MS191 - Explainable AI for the Discovery and Control of Complex Systems in Engineering and Applied Sciences

Organized by: G. Mengaldo (National University of Singapore, Singapore), R. Vinuesa (University of Michigan, United States), R. Maulik (The Pennsylvania State University, United States) and S. L Brunton (University of Washington, United States)

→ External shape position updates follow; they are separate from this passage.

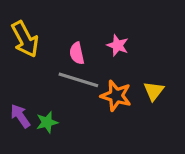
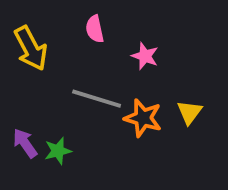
pink semicircle: (77, 53) -> (95, 29), moved

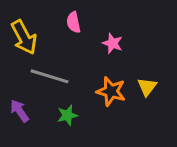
gray line: (97, 99) -> (49, 76), moved
green star: (58, 151) -> (67, 115), moved

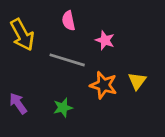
gray line: (49, 76) -> (67, 60), moved

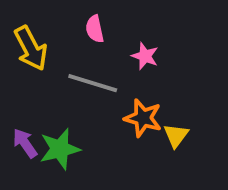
yellow triangle: (137, 81) -> (176, 135), moved
green star: (63, 108) -> (60, 149), moved, size x1.5

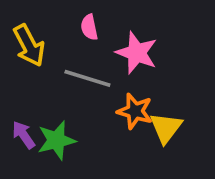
pink star: (145, 56) -> (137, 53), size x1.6
yellow triangle: (176, 135) -> (166, 128), size x1.4

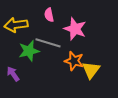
yellow arrow: (29, 45) -> (16, 25), turned 110
green star: (56, 140) -> (29, 51), moved

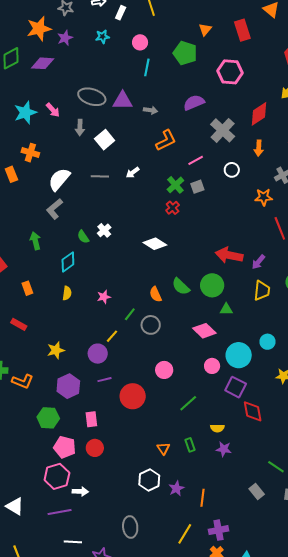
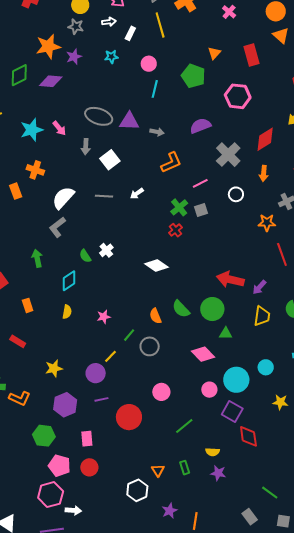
white hexagon: (149, 480) -> (137, 490), moved

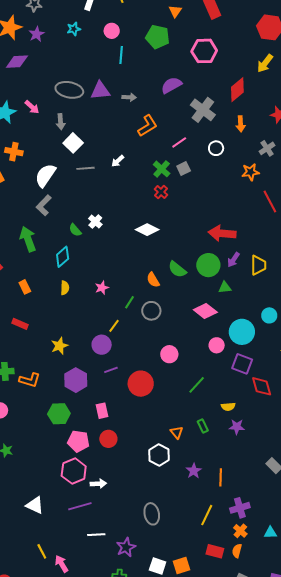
white square: (110, 160) -> (73, 143), moved
green arrow: (37, 258) -> (28, 239), size x1.4
purple arrow: (259, 287) -> (234, 260), moved

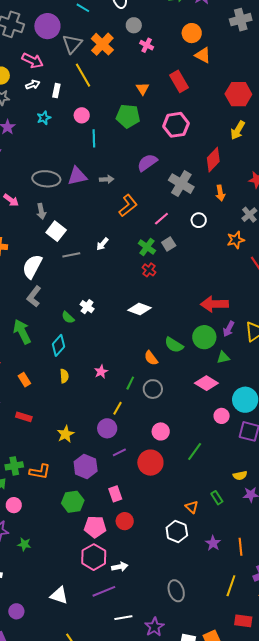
pink circle: (169, 354) -> (161, 431), moved
green line: (197, 385) -> (195, 451), moved

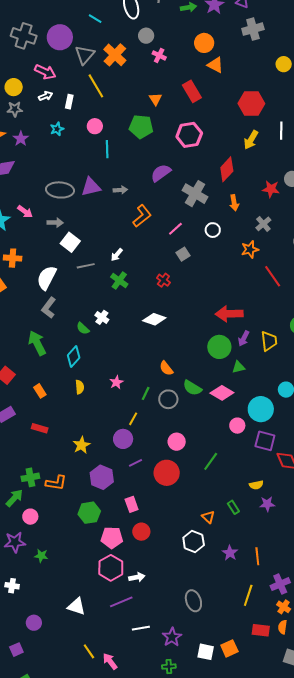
gray arrow: (41, 211) -> (55, 223), turned -77
green cross: (147, 247) -> (119, 281), moved
green semicircle: (174, 345) -> (192, 388), moved

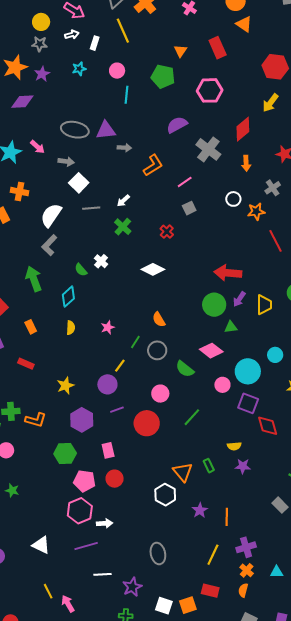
gray arrow: (120, 190) -> (124, 148), moved
white circle: (213, 230) -> (233, 199), moved
green semicircle: (192, 388) -> (185, 369), moved
orange triangle: (208, 517) -> (183, 472), size x1.5
red rectangle: (261, 630) -> (210, 591), moved

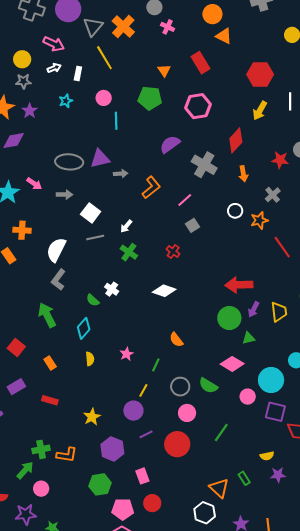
white square: (79, 183) -> (91, 213), moved
gray circle: (157, 350) -> (180, 387), moved

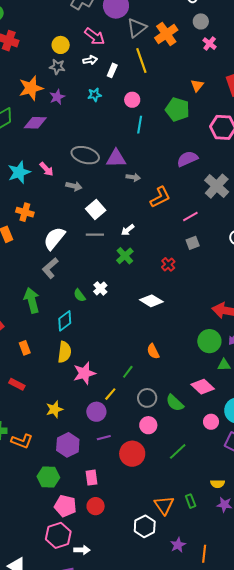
pink star: (127, 354) -> (84, 373), moved, size x1.6
yellow semicircle: (90, 359) -> (64, 352), size x1.5

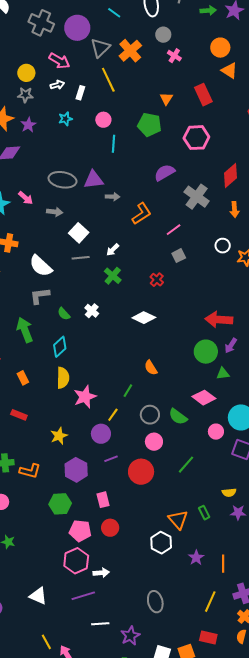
white semicircle: (54, 238) -> (41, 266), turned -80
gray L-shape: (50, 268) -> (40, 296), turned 40
green semicircle: (79, 295) -> (64, 314), moved

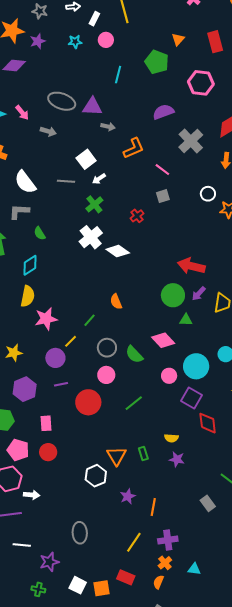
pink circle: (103, 120) -> (106, 40), moved
pink line: (174, 230) -> (162, 170), turned 63
white square: (79, 233) -> (86, 159), moved
white cross: (92, 311) -> (91, 237), moved, size x1.6

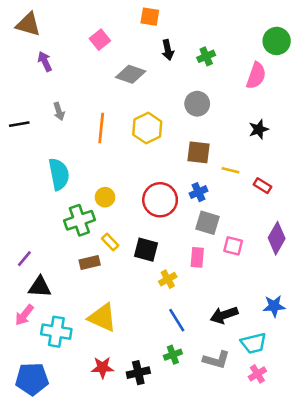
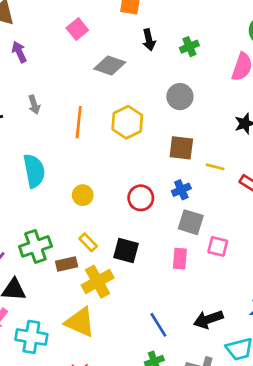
red circle: (160, 200) -> (141, 198), size x0.7
green cross: (79, 220) -> (35, 246), moved
yellow cross: (168, 279) -> (98, 282), moved, size x1.6

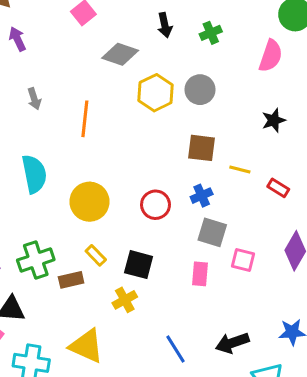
yellow hexagon: (127, 122) -> (155, 93), moved
yellow circle: (83, 195) -> (89, 202), size x1.6
yellow cross: (98, 282) -> (125, 300), moved, size x0.7

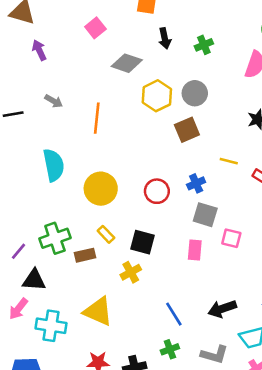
gray arrow: (34, 99) -> (54, 101), turned -42
brown square: (202, 148) -> (187, 130), moved, turned -30

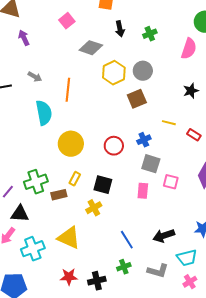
cyan semicircle: (54, 165) -> (44, 113), moved
yellow rectangle: (106, 234) -> (75, 179), turned 72
cyan cross: (51, 326) -> (33, 249), turned -30

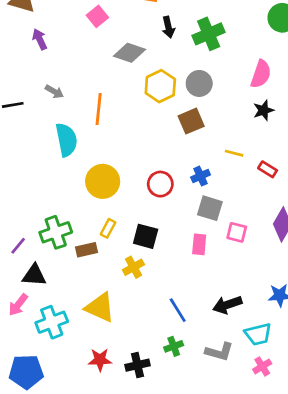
green cross: (150, 34) -> (209, 34), size x1.6
pink semicircle: (189, 49) -> (261, 74), moved

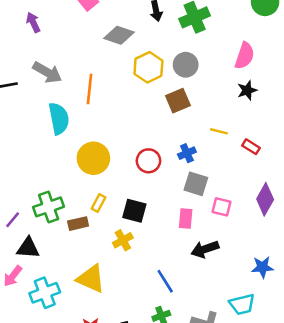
gray arrow: (54, 92) -> (47, 72), size x1.6
black arrow: (227, 305) -> (205, 249), moved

Keywords: Interpretability, Scientific Discovery, Control, Explainable AI
The increasing integration of artificial intelligence (AI) into engineering and applied sciences is reshaping our ability to better understand and potentially control complex systems. Nevertheless, the inherent opacity of many AI methodologies, notably deep learning, frequently restricts their deployment in many applications. Recent advances in explainable AI (XAI) have begun addressing these issues by enabling interpretable insights into AI-driven predictions and decisions. This mini symposium brings together leading researchers and practitioners to showcase state-of-the-art developments in XAI for complex systems arising in engineering and applied sciences. We encourage submissions on topics including mechanistic interpretability, post-hoc interpretability, and causal inference, to show how these methods are accelerating scientific discovery and enabling the control of complex systems. Examples of work in this space include [1] for mechanistic interpretability, [2] for post-hoc interpretability, [3] for XAI in scientific discovery, and [4] for XAI in control. The mini symposium aims to bring the community together, around the central topic of XAI, encouraging interdisciplinary collaboration across different applied disciplines. REFERENCES [1] Discovering governing equations from data by sparse identification of nonlinear dynamical systems SL Brunton, JL Proctor, JN Kutz. Proceedings of the national academy of sciences 113 (15), 3932-3937. [2] Evaluation of post-hoc interpretability methods in time-series classification H Turbé, M Bjelogrlic, C Lovis, G Mengaldo. Nature Machine Intelligence 5 (3), 250-260. [3] Explain the Black Box for the Sake of Science: the Scientific Method in the Era of Generative Artificial Intelligence G Mengaldo arXiv preprint arXiv:2406.10557. [4] Improving turbulence control through explainable deep learning M Beneitez, A Cremades, L Guastoni, R Vinuesa. arXiv preprint arXiv:2504.02354.